The Thinking Machine stopped and squinted up into the pallid face. Chase made a hopeless gesture with his hands and sat down, burying his face.

“It was clever, Mr. Chase,” said the scientist finally. “It is the only murder case I know where the criminal made no mistake. You probably killed Mr. De Forrest in a fit of anger, left there while the elevator boy was upstairs, then saw the necessity of protecting yourself and devised this alibi at the cost of one tooth. Your only real danger was when you made Patrolman Gillis your witness, taking the desperate chance that he did not know or would not remember just when you spoke to him.”

Again there was silence. Finally Chase looked up with haggard face.

“How did you know all this?” he asked.

“Because under the exact circumstances, nothing else could have happened,” replied the scientist. “The simplest rules of logic proved conclusively that this did happen.” He straightened up in the chair. “By the way,” he asked, “what was the motive of the murder?”

“Don’t you know?” asked Chase, quickly.

“No.”

“Then you never will,” declared Chase, grimly.

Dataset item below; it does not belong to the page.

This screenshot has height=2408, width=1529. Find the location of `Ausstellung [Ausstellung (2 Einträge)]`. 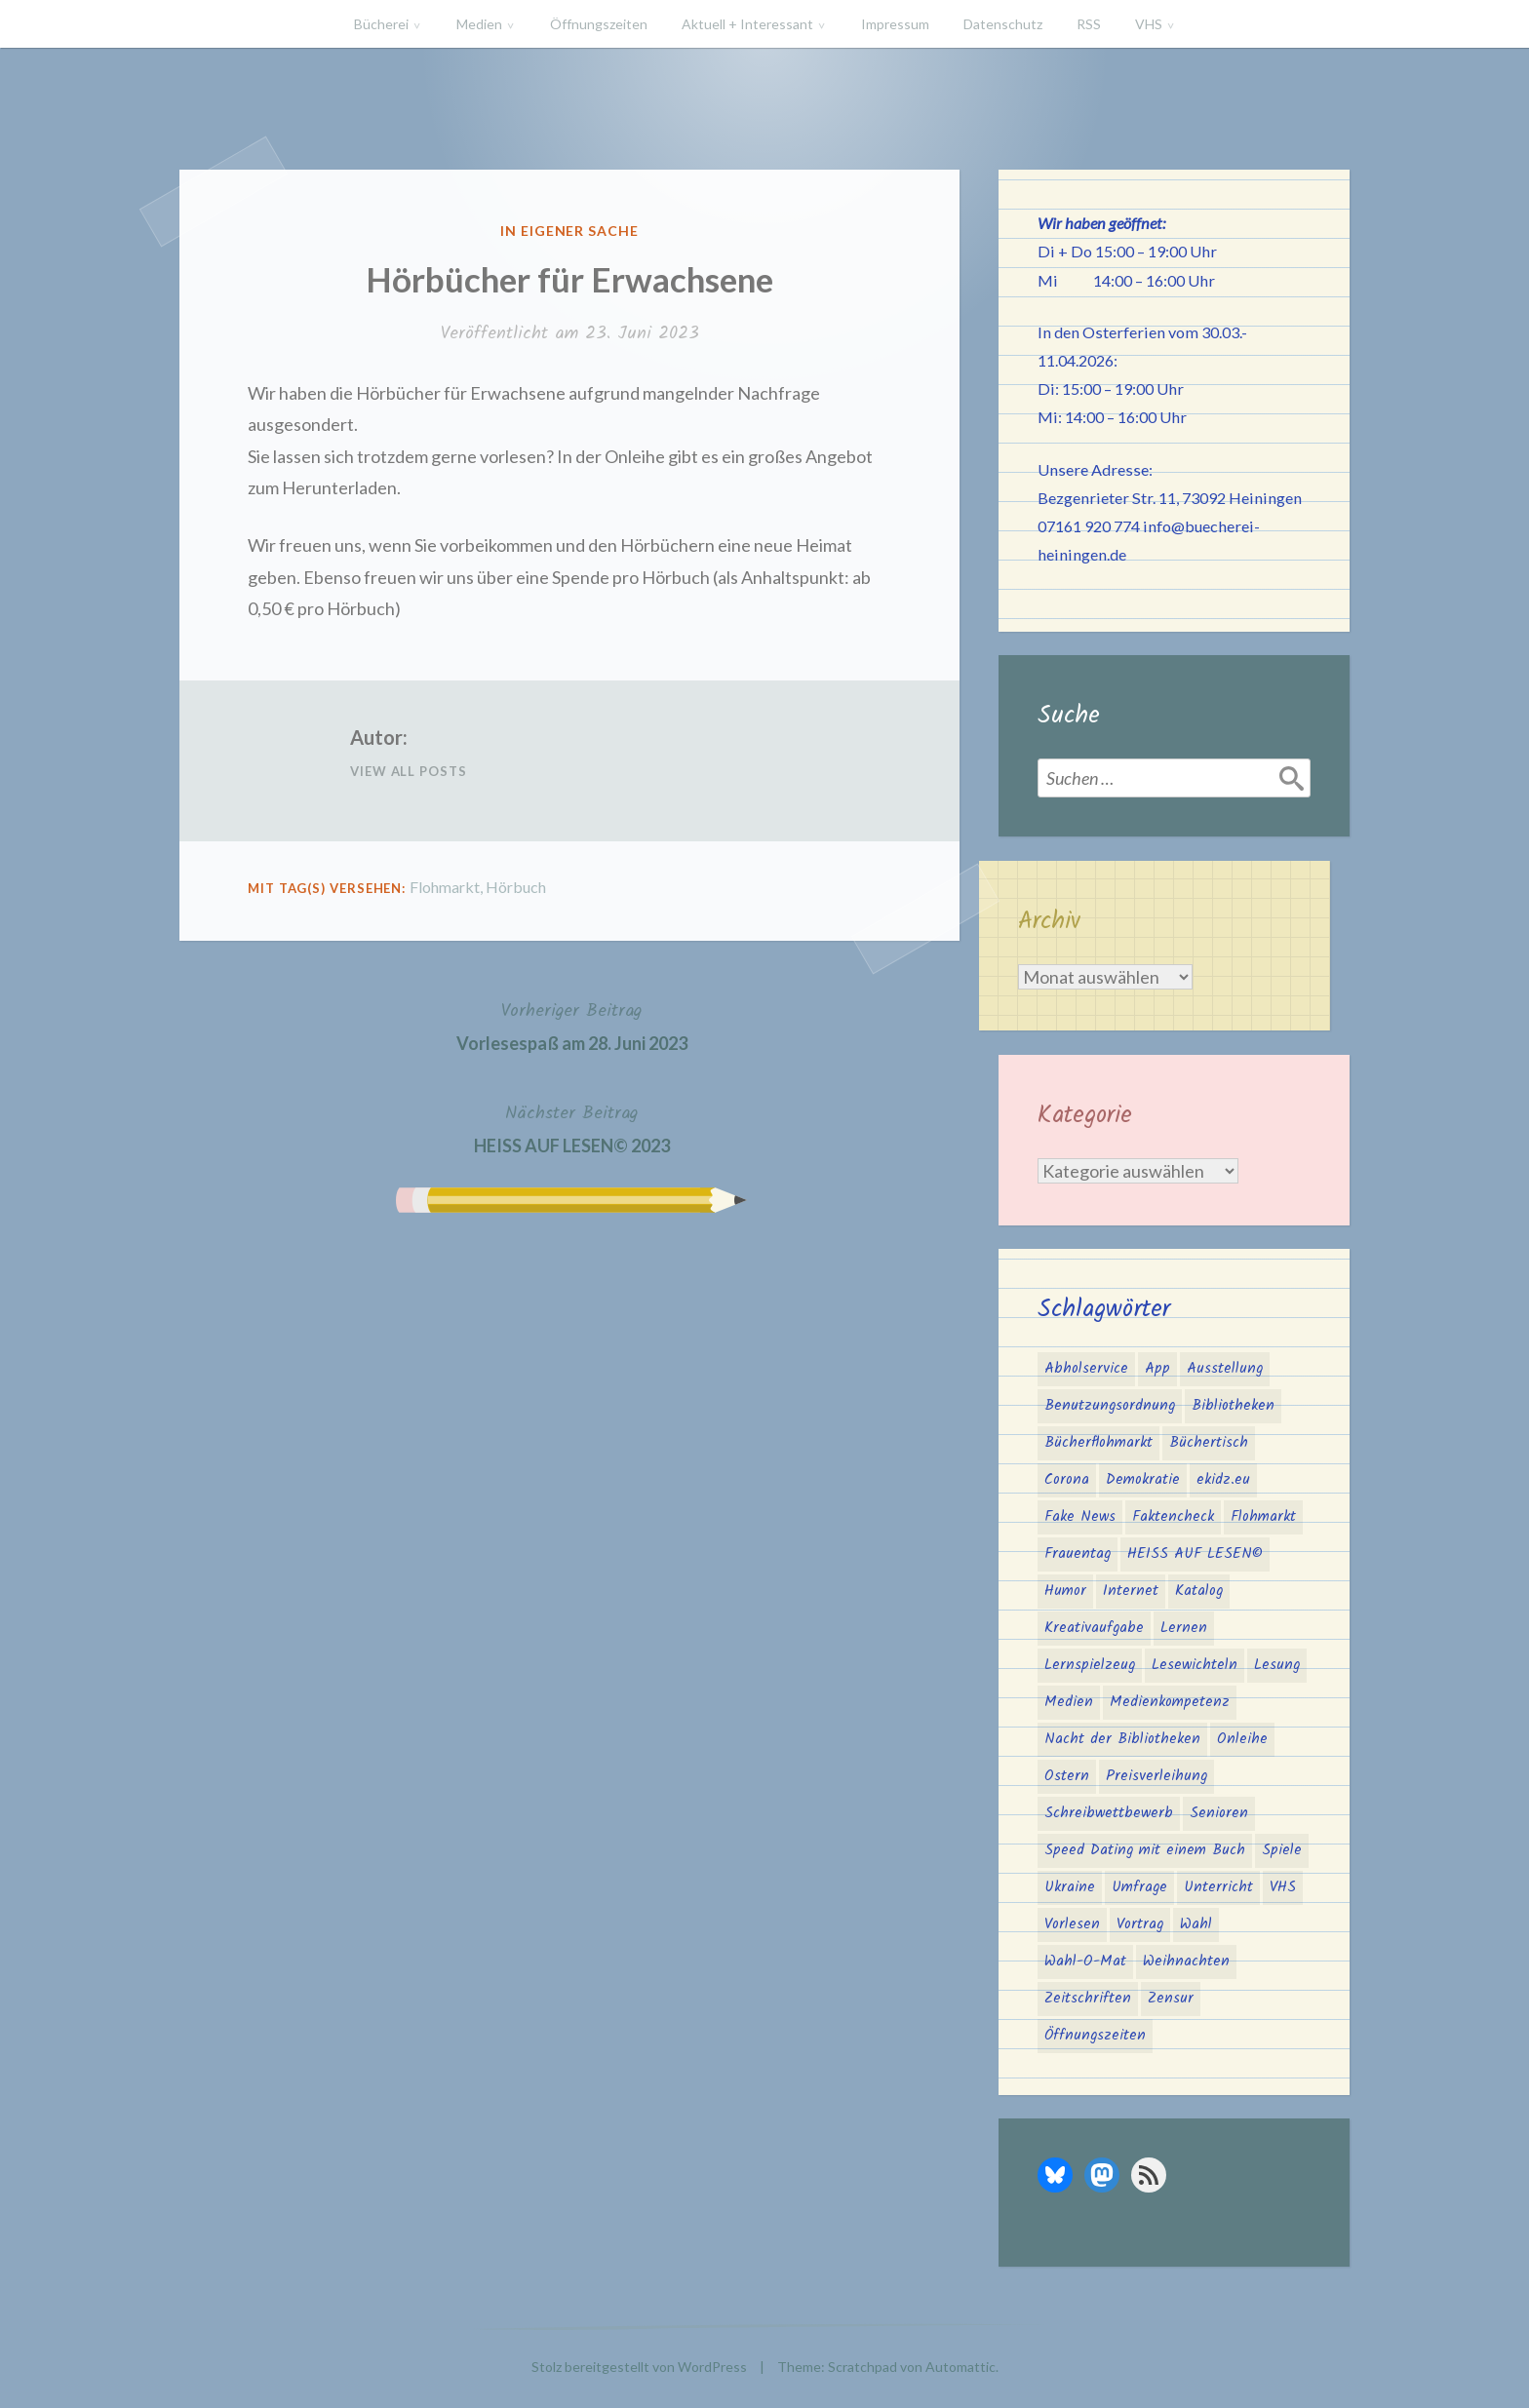

Ausstellung [Ausstellung (2 Einträge)] is located at coordinates (1225, 1368).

When Chase had gone with the detective, Hatch lingered with The Thinking Machine.

“It’s perfectly astonishing,” he said. “How did you get at it anyway?”

“I visited the neighbourhood, saw how it could have been done, learned through your investigation that no one else appeared in the case, then, knowing that this must have happened, tricked Mr. Chase into believing I was an eye witness to the incident in the alley. That was the only way to make him confess. Of course there was no one else in it.”

One of the singular points in the Chase murder trial was that while the prisoner was convicted of murder on his own statement no inkling of a motive ever appeared.